Lines outside the range are not wanted. Give again exactly the lines between the line holding "budete nad Hriňovou čakať na mieste" and the line holding "poznanie Vám niekedy umožní zachytiť", inclusive, from the listing below.

## Study material

· · ·

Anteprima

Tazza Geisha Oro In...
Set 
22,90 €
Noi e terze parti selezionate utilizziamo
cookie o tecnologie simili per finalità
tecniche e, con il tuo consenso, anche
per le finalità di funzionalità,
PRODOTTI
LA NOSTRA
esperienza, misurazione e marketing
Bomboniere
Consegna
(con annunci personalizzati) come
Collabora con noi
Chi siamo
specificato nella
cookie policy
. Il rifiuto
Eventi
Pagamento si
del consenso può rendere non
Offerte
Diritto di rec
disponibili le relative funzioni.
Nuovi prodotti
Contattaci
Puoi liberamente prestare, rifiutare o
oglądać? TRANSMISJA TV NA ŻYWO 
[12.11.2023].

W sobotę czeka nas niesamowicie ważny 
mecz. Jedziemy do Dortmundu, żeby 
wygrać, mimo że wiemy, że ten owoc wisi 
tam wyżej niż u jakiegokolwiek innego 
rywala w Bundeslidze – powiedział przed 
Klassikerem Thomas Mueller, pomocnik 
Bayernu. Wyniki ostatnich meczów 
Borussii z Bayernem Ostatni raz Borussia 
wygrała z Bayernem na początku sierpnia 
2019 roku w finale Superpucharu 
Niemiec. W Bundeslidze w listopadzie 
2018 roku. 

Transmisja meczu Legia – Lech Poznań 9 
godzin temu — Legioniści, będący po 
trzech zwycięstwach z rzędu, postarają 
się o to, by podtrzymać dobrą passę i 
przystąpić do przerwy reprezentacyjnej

· · ·

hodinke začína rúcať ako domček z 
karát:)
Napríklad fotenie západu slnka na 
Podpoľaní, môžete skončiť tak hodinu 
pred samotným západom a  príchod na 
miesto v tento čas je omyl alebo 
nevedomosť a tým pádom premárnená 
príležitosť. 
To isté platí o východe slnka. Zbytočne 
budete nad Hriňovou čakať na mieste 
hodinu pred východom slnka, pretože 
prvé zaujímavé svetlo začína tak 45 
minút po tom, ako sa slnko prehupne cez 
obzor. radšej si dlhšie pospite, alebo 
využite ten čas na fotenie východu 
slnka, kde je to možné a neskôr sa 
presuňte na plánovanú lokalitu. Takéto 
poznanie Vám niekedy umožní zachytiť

· · ·

## Task response
budete nad Hriňovou čakať na mieste 
hodinu pred východom slnka, pretože 
prvé zaujímavé svetlo začína tak 45 
minút po tom, ako sa slnko prehupne cez 
obzor. radšej si dlhšie pospite, alebo 
využite ten čas na fotenie východu 
slnka, kde je to možné a neskôr sa 
presuňte na plánovanú lokalitu. Takéto 
poznanie Vám niekedy umožní zachytiť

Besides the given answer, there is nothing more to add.